Everything I believed came under the microscope – I’d worked out my theology of suffering – or so I thought, but all of a sudden the old answers didn’t seem to touch the sides.
The hope and redemption that a future story might bring felt futile.
I was tying myself in knots as I attempted to unravel years of theology based on the power of redemption.
Don’t get my wrong – redemption is powerful – but somewhere along the way I’d begun to trust more in the power of redemption than the power of the redeemer.
And so I went back to basics, to the roots of my faith dug in my earliest years.
The night I became a christian, we sang a song called ‘Safe in the Father’s Hands’ and its first verse goes like this:
Safe in the Father’s hands
We are safe in the Father’s hands
Though there may be things
We don’t understand
We’re safe in the Father’s hands
I had trusted in the safety of the Father’s arms since I was five years old and it was one of the reasons I had said yes to Him over and again in the years that have passed since then.

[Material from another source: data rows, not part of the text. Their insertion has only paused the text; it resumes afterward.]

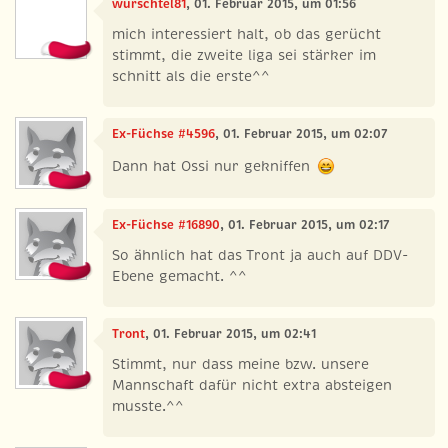
wurschtel81
, 01. Februar 2015, um 01:56
mich interessiert halt, ob das gerücht
stimmt, die zweite liga sei stärker im
schnitt als die erste^^
Ex-Füchse #4596
, 01. Februar 2015, um 02:07
Dann hat Ossi nur gekniffen
Ex-Füchse #16890
, 01. Februar 2015, um 02:17
So ähnlich hat das Tront ja auch auf DDV-
Ebene gemacht. ^^
Tront
, 01. Februar 2015, um 02:41
Stimmt, nur dass meine bzw. unsere
Mannschaft dafür nicht extra absteigen
musste.^^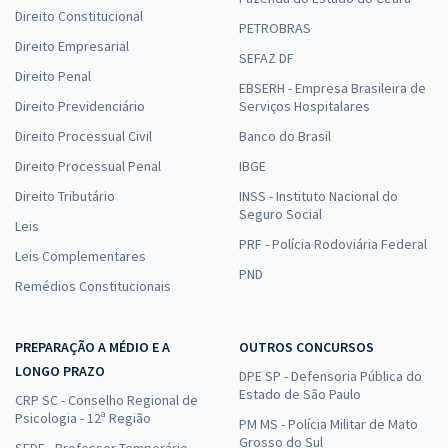
Direito Constitucional
PETROBRAS
Direito Empresarial
SEFAZ DF
Direito Penal
EBSERH - Empresa Brasileira de
Direito Previdenciário
Serviços Hospitalares
Direito Processual Civil
Banco do Brasil
Direito Processual Penal
IBGE
Direito Tributário
INSS - Instituto Nacional do
Seguro Social
Leis
PRF - Polícia Rodoviária Federal
Leis Complementares
PND
Remédios Constitucionais
PREPARAÇÃO A MÉDIO E A
OUTROS CONCURSOS
LONGO PRAZO
DPE SP - Defensoria Pública do
Estado de São Paulo
CRP SC - Conselho Regional de
Psicologia - 12ª Região
PM MS - Polícia Militar de Mato
Grosso do Sul
SEDF - Professor Temporário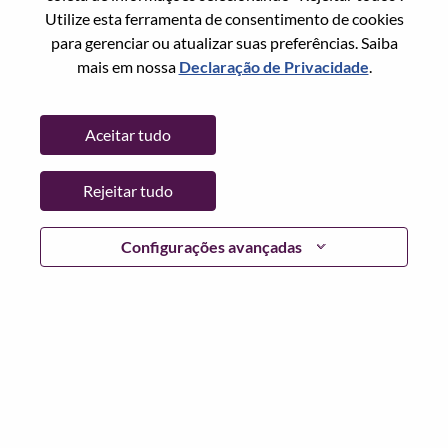
Utilize esta ferramenta de consentimento de cookies
Senha
para gerenciar ou atualizar suas preferências. Saiba
mais em nossa
Declaração de Privacidade
.
Aceitar tudo
Entrar
Rejeitar tudo
Esqueceu sua senha?
Se você é um candidato para uma vaga aberta no
Configurações avançadas
momento, temos seu e-mail salvo em nosso sistema;
selecione "Esqueceu a senha?" para redefinir e fazer login.
Se você estiver tendo problemas para fazer login e/ou
registrar-se como um novo usuário, entre em contato com
nossa equipe de RH em
hrsupport@lenovo.com
com os
detalhes do seu erro e capturas de tela aplicáveis. Inclua
"Problema de login do candidato" no assunto do e-mail.
Um membro de nossa equipe entrará em contato com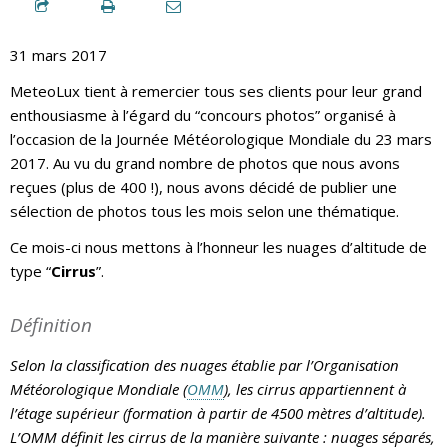
31 mars 2017
MeteoLux tient à remercier tous ses clients pour leur grand
enthousiasme à l’égard du “concours photos” organisé à
l’occasion de la Journée Météorologique Mondiale du 23 mars
2017. Au vu du grand nombre de photos que nous avons
reçues (plus de 400 !), nous avons décidé de publier une
sélection de photos tous les mois selon une thématique.
Ce mois-ci nous mettons à l’honneur les nuages d’altitude de
type “
Cirrus
”.
Définition
Selon la classification des nuages établie par l’Organisation
Météorologique Mondiale (
OMM
), les cirrus appartiennent à
l’étage supérieur (formation à partir de 4500 mètres d’altitude).
L’OMM définit les cirrus de la manière suivante : nuages séparés,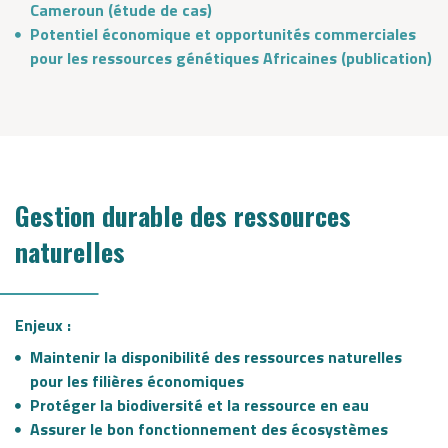
Cameroun (étude de cas)
Potentiel économique et opportunités commerciales
pour les ressources génétiques Africaines (publication)
Gestion durable des ressources
naturelles
Enjeux :
Maintenir la disponibilité des ressources naturelles
pour les filières économiques
Protéger la biodiversité et la ressource en eau
Assurer le bon fonctionnement des écosystèmes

As the long forgotten words settled in my mind, I realised that I cannot dismiss twenty-seven years where I’ve trusted in the safety of the Fathers loving hands.
To trust God, was to trust in His inescapable, unquenchable love for me.
And so I found myself answering the question that Jesus posed to Simon Peter one morning after a boat trip:
“Do you love me?”
The question made me realise that it was what I had forgotten over the past months; the love I have for God and the love God has for me.
It went back to the very first hour I believed and although there have been many questions over the years about His plans, His will, I have never questioned His love for me.
And that hasn’t changed. I remain believing in the words of Paul in Romans 8:38-39.
“For I am convinced that neither death nor life, neither angels nor demons,k neither the present nor the future, nor any powers, neither height nor depth, nor anything else in all creation, will be able to separate us from the love of God that is in Christ Jesus our Lord.”
Nothing can separate us from the love of God; and to love God is the first and greatest commandment.
It is the first thing I believed, it is the belief that has carried me thus far and it is the belief that will carry me through the rest of my days.